Can you imagine the scenarios in which you might need a tow truck or a towing truck? If, on one late night your car broke down on a secluded highway what would you do? You can call your father, wife, or husband to give you a lift to your home but what about your poor car? You need someone to either fix it or carry it to your home or the nearest repair garage. Local towing services have an array of tow trucks or towing vehicles and manpower at their disposal to rescue your vehicle from any given location.
What kind of situations initiates the need for a tow truck?
Mostly, road accidents render vehicles inoperative. Heavy impacts like these damage vital components like engines or transmission parts. Apart from road accidents, a car can break down in the middle of the road due to other issues. Here is a list of unfortunate events due to which you might need a tow truck to rescue your vehicle:
- Head-on collisions
- Bumping into a structure
- Empty gas tank
- Overheated engine
- Tire puncture
- When your car gets stuck in snow or mud
- Forgetting your keys inside the car
How many types of tow trucks exist?
As there are more than one viable situations in which you might be needing a tow truck, there is more than one kind of tow truck you can avail. The following list contains the 5 most common tow trucks used today:
1. Flatbed tow trucks
The flatbed tow truck does not look like the usual tow truck you are picturing in your mind. They have a large flatbed to completely carry a vehicle. The flatbed slides out and aligns with the ground to allow the car to be loaded on the flatbed. Next, the flatbed is loaded onto the truck. The back of the flatbed truck is operated by hydraulics and most likely there are weight limits.
Flatbed trucks are useful when two sets of tires are punctured and the vehicle is rendered immovable.

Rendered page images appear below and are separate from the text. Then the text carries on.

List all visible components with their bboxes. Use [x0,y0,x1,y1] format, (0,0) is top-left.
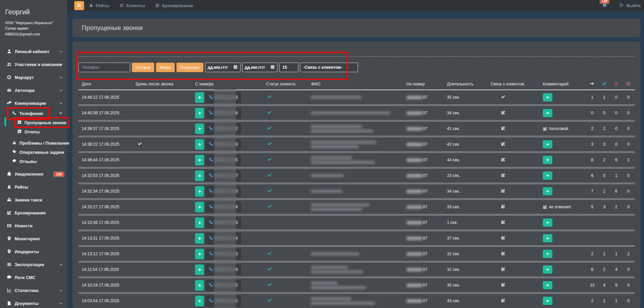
day-before-yesterday-button[interactable]: Позавчера [176,63,203,72]
client-status-cell [266,293,311,308]
caller-phone-button[interactable]: 890012342 [206,280,241,291]
edit-icon[interactable] [501,142,505,146]
sidebar-item-uchastniki-i-kompanii[interactable]: Участники и компании [0,58,67,71]
add-client-button[interactable] [195,124,204,134]
add-client-button[interactable] [195,108,204,118]
edit-icon[interactable] [501,110,505,115]
caller-phone-button[interactable]: 890012343 [206,92,241,103]
add-comment-button[interactable] [543,281,552,289]
add-comment-button[interactable] [543,93,552,101]
sidebar-item-marshrut[interactable]: Маршрут [0,71,67,84]
date-from-input[interactable]: дд.мм.гггг [205,63,240,72]
sidebar-item-dokumenty[interactable]: Документы [0,297,67,308]
client-link-select[interactable]: -Связь с клиентом- [300,63,358,72]
add-comment-button[interactable] [543,218,552,227]
add-client-button[interactable] [195,186,204,197]
topbar-item-reysy[interactable]: Рейсы [89,3,109,9]
to-number-blurred [407,158,422,162]
sidebar-item-otchety[interactable]: Отчеты [0,127,67,136]
sidebar-item-monitoring[interactable]: Мониторинг [0,232,67,245]
add-client-button[interactable] [195,280,204,291]
sidebar-item-uvedomleniya[interactable]: Уведомления239 [0,168,67,181]
topbar-item-klienty[interactable]: Клиенты [120,3,145,9]
caller-phone-button[interactable]: 890012342 [206,124,241,134]
add-client-button[interactable] [195,296,204,306]
sidebar-item-ekspluataciya[interactable]: Эксплуатация [0,258,67,271]
edit-icon[interactable] [501,157,505,162]
add-comment-button[interactable] [543,140,552,148]
sidebar-item-kommunikacii[interactable]: Коммуникации [0,97,67,110]
notifications-bell-button[interactable]: 149 [602,2,607,9]
add-comment-button[interactable] [543,172,552,180]
edit-icon[interactable] [501,251,505,256]
call-datetime: 14:11:54 17.06.2025 [78,262,136,277]
caller-phone-button[interactable]: 890012343 [206,186,241,197]
phone-filter-input[interactable] [78,63,130,72]
sidebar-item-operativnye-zadachi[interactable]: Оперативные задачи [0,148,67,157]
caller-phone-button[interactable]: 890012345 [206,155,241,165]
edit-icon[interactable] [501,189,505,193]
sidebar-item-problemy-pozhelaniya[interactable]: Проблемы / Пожелания [0,139,67,148]
to-number-cell: 07 [407,199,447,215]
caller-phone-button[interactable]: 890012348 [206,108,241,118]
caller-phone-button[interactable]: 890012343 [206,217,241,228]
sidebar-item-avtopark[interactable]: Автопарк [0,84,67,97]
per-page-select[interactable]: 15 [279,63,298,72]
edit-icon[interactable] [501,267,505,271]
menu-toggle-button[interactable] [74,1,84,10]
sidebar-item-otzyvy[interactable]: Отзывы [0,157,67,166]
add-comment-button[interactable] [543,265,552,274]
duration-cell: 35 сек. [447,90,491,105]
client-link-cell [491,90,543,105]
sidebar-item-lichnyy-kabinet[interactable]: Личный кабинет [0,45,67,58]
add-comment-button[interactable] [543,297,552,305]
sidebar-item-telefoniya[interactable]: Телефония [0,109,67,118]
edit-icon[interactable] [501,236,505,240]
caller-phone-button[interactable]: 890012343 [206,249,241,259]
today-button[interactable]: Сегодня [132,63,154,72]
edit-icon[interactable] [501,204,505,209]
sidebar-item-statistika[interactable]: Статистика [0,284,67,297]
sidebar-item-propuschenye-zvonki[interactable]: Пропущеные звонки [0,118,67,127]
logout-button[interactable]: Выйти [619,3,641,9]
caller-phone-button[interactable]: 890012344 [206,264,241,275]
topbar-item-bronirovanie[interactable]: Бронирование [155,3,193,9]
add-comment-button[interactable] [543,109,552,117]
sidebar-item-novosti[interactable]: Новости [0,220,67,232]
yesterday-button[interactable]: Вчера [156,63,174,72]
add-client-button[interactable] [195,233,204,244]
edit-icon[interactable] [501,173,505,177]
add-client-button[interactable] [195,92,204,103]
caller-phone-button[interactable]: 890012344 [206,202,241,212]
comment-text[interactable]: голосовой [543,126,586,131]
sidebar-item-incidenty[interactable]: Инциденты [0,245,67,258]
add-client-button[interactable] [195,171,204,181]
date-to-input[interactable]: дд.мм.гггг [242,63,278,72]
add-comment-button[interactable] [543,250,552,258]
sidebar-item-reysy[interactable]: Рейсы [0,181,67,194]
phone-icon [209,298,213,304]
column-header-7: Длительность [447,79,491,90]
edit-icon[interactable] [501,282,505,287]
add-comment-button[interactable] [543,187,552,195]
add-client-button[interactable] [195,139,204,150]
sidebar-item-zayavki-taksi[interactable]: Заявки такси [0,194,67,207]
add-client-button[interactable] [195,217,204,228]
caller-phone-button[interactable]: 890012343 [206,139,241,150]
add-comment-button[interactable] [543,234,552,242]
comment-text[interactable]: не отвечает [543,205,586,209]
add-client-button[interactable] [195,264,204,275]
caller-phone-button[interactable]: 890012342 [206,296,241,306]
add-client-button[interactable] [195,155,204,165]
sidebar-item-bronirovanie[interactable]: Бронирование [0,207,67,220]
edit-icon[interactable] [501,298,505,303]
caller-phone-button[interactable]: 890012347 [206,171,241,181]
add-client-button[interactable] [195,202,204,212]
add-comment-button[interactable] [543,156,552,164]
edit-icon[interactable] [501,220,505,224]
caller-phone-button[interactable]: 890012344 [206,233,241,244]
sign-out-icon [619,3,624,9]
sidebar-item-logi-sms[interactable]: Логи СМС [0,271,67,284]
edit-icon[interactable] [501,126,505,130]
add-client-button[interactable] [195,249,204,259]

2. Hook and chain tow trucks
Hook and chain trucks are the most popular kind of towing truck on the loose. A short crane-like structure is fastened to a hook, this hook is secured to the axle of the vehicle-to-be-towed. After locking the hook, the crane is rolled up which partially lifts the car leaving two wheels on the ground.
3. Wheel lift tow trucks
The basic construction of a wheel lift tow truck is pretty similar to that of the hook and chain truck. Instead, no chains are involved in the rescuing operation by a wheel lift truck. These trucks use a ‘yoke’ that is attached to the axle of the rescued vehicle. When in rescuing mode, the truck looks exactly the same as hook and chain trucks. The advantage of these trucks is that the bumper or axle does not get damaged.
4. Integrated tow trucks
Integrated tow trucks are large heavy-duty tow trucks that are used to tow large vehicles. These trucks have enough capability to tow large trucks and buses. They have an extra axle which grants them the extra power. An integrated tow truck can easily rescue large, heavy vehicles out of troublesome situations. The ‘arm’ is located in the center of the integrated tow truck which allows it to pull greater loads. Four-wheelers and SUVs don’t need an integrated tow truck for rescue.
5. Boom trucks
Boom trucks have a large heavy-duty hydraulic arm attached to them which allows them to completely lift a vehicle from the ground up and place it on the flat carriage. Boom trucks look like a miniature version of a crane. These trucks are also used for other purposes except for a towing vehicle. Boom trucks nowadays have an additional belt that grants more stability to the towed vehicle and counts for lesser damage. But anyway, it is not a good choice for pulling an all-wheel-drive vehicle as it can damage their wheels.